Sunday, April 18, 2010

mystery... as soon as you figure it out it is (not) gone

    Many of the posts here are saying how many people pay too much attention to electronic devises to be able to notice the mystery in life. Whereas I feel that to be generally true I do find that I can see mystery in practically anything. A computer seemingly shouldn't be mysterious. Man is the one who made them after all and knows how they work, but as humans we are unable to comprehend everything about them. It is so difficult to understand or comprehend that polarized light being filtered through electrically manipulated crystals is what is forming the shapes of the words which I am now typing, or that thousands upon thousands of little switches, so small that there size is counted in atoms, inside little chips, which are smaller that an ant, within this computer, which is smaller than a fairly sized book, are responding to the minuscule actions of my fingers to trigger the change of the crystals inside the screen to change the amount and type of photons that reach my eyes.

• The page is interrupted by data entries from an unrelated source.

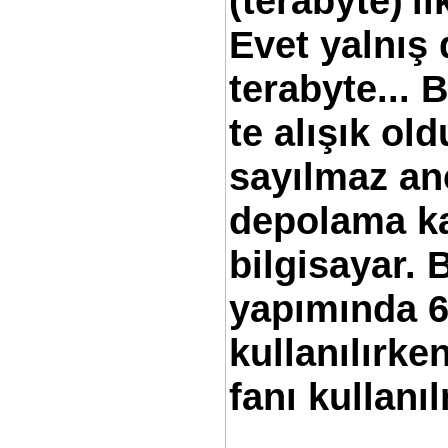
(terabyte)'lı
Evet yalnış
terabyte... 
te alışık o
sayılmaz an
depolama ka
bilgisayar. 
yapımında 6
kullanılırke
fanı kullanı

    Split an atom and you get parts from that atom: protons, neutrons, and electrons. Split these and split what you get from them and continue on and you get quarks, scrutons, and many other little particles which men have no idea of what their is function or have not yet even discovered and named.
    The mystery in this world is infinite. Man cannot hope to find an end to all of ts. Every discovery generates more questions than answers. It may answer a specific question, but the knowledge gained causes more questions. When someone discovers something new they then must find out what it is; what its function is; whether is it beneficial, harmful, or neither; how it works; how can it be used; and so on, each question answered brings forth more questions. If one finds something to be harmful they must find why it is harmful, how harmful it is, how the harm can be repaired, if the harmful object can be neutralized, and so on with each answer bringing forth more questions.

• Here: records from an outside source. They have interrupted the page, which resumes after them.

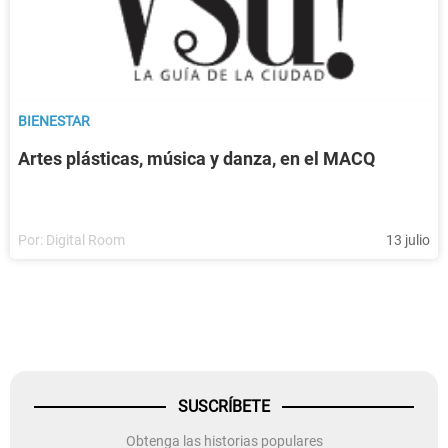
BIENESTAR
Artes plásticas, música y danza, en el MACQ
Por:
Digital Room
13 julio
SUSCRÍBETE
Obtenga las historias populares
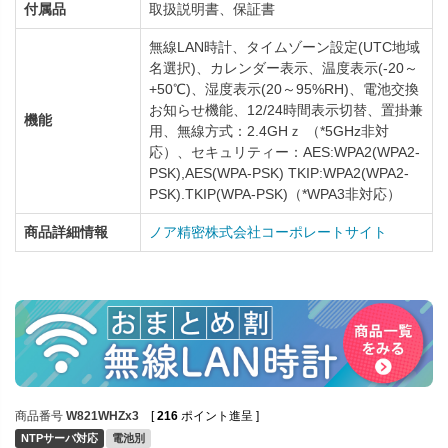
付属品
取扱説明書、保証書
無線LAN時計、タイムゾーン設定(UTC地域
名選択)、カレンダー表示、温度表示(-20～
+50℃)、湿度表示(20～95%RH)、電池交換
お知らせ機能、12/24時間表示切替、置掛兼
機能
用、無線方式：2.4GHｚ （*5GHz非対
応）、セキュリティー：AES:WPA2(WPA2-
PSK),AES(WPA-PSK) TKIP:WPA2(WPA2-
PSK).TKIP(WPA-PSK)（*WPA3非対応）
商品詳細情報
ノア精密株式会社コーポレートサイト
商品番号
W821WHZx3
[
216
ポイント進呈 ]
NTPサーバ対応
電池別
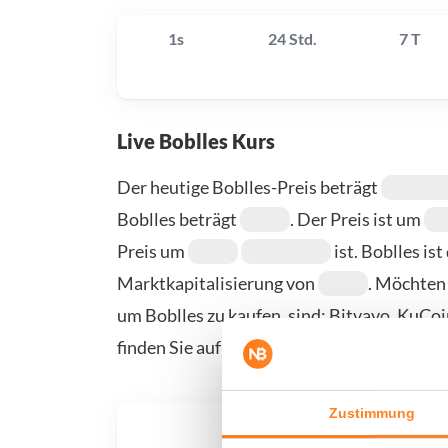
1s
24 Std.
7 T
Live Boblles Kurs
Der heutige Boblles-Preis beträgt
Boblles beträgt
. Der Preis ist um
Preis um
ist. Boblles i
Marktkapitalisierung von
. Möchten 
um Boblles zu kaufen, sind: Bitvavo, KuCo
finden Sie auf unserer Kauf-/Verkaufsseite.
Zustimmung
Was,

    I think that scientific mysteries are of lesser importance than many of the other types of mystery discussed in other responses on this blog, but since they have been, for the most part, exhaustively discussed, I shall not talk about them here.

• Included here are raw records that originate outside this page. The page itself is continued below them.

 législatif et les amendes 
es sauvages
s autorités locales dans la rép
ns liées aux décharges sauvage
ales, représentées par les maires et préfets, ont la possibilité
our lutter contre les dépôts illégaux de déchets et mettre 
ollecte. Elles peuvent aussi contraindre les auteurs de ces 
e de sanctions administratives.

    I will finish, therefore, by saying that when you figure out something, the mystery (or better yet the wonder) in it is not unnecessarily gone. Why is the sky blue? (I mean really. Forget about the smurf idea!) Why does an aurora borealis happen? What causes lightning? If you look up the answers to these questions, will there still be wonder, amazement and mystery? I think so!

1 comment:

  1. Wow, I didn't really mean to write that much! I had better get studying for my Spanish test.